Below are records; state how many of their lines hold the word "Access", and give only the figure.

** Records for processing follows **

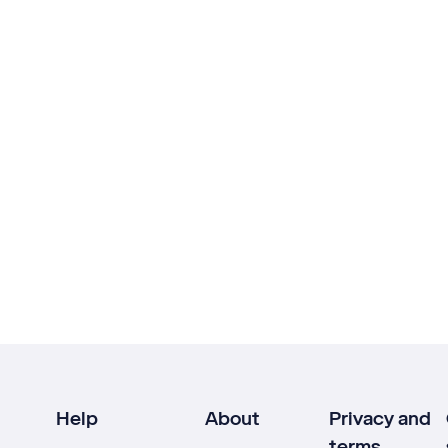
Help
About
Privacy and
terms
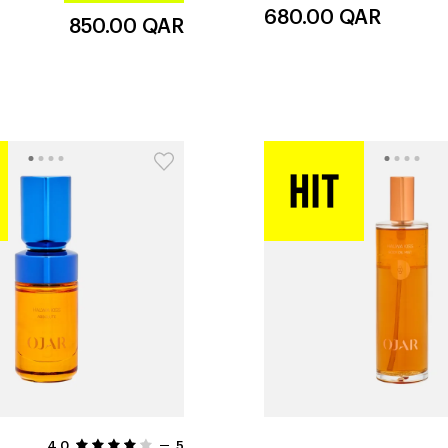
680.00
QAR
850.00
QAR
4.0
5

** End of Records for processing **
** Records for processing follows **

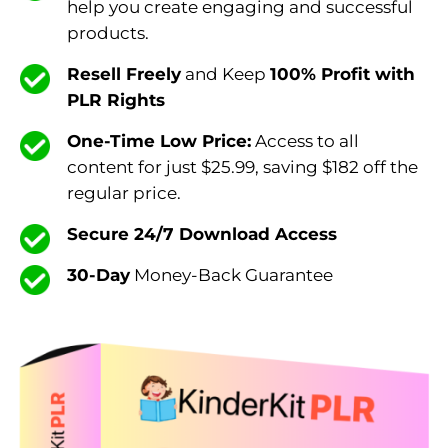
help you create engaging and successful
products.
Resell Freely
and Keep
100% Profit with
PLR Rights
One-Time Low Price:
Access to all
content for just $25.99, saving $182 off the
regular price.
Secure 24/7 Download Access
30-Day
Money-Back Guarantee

** End of Records for processing **

→ **Solution to this problem**:
2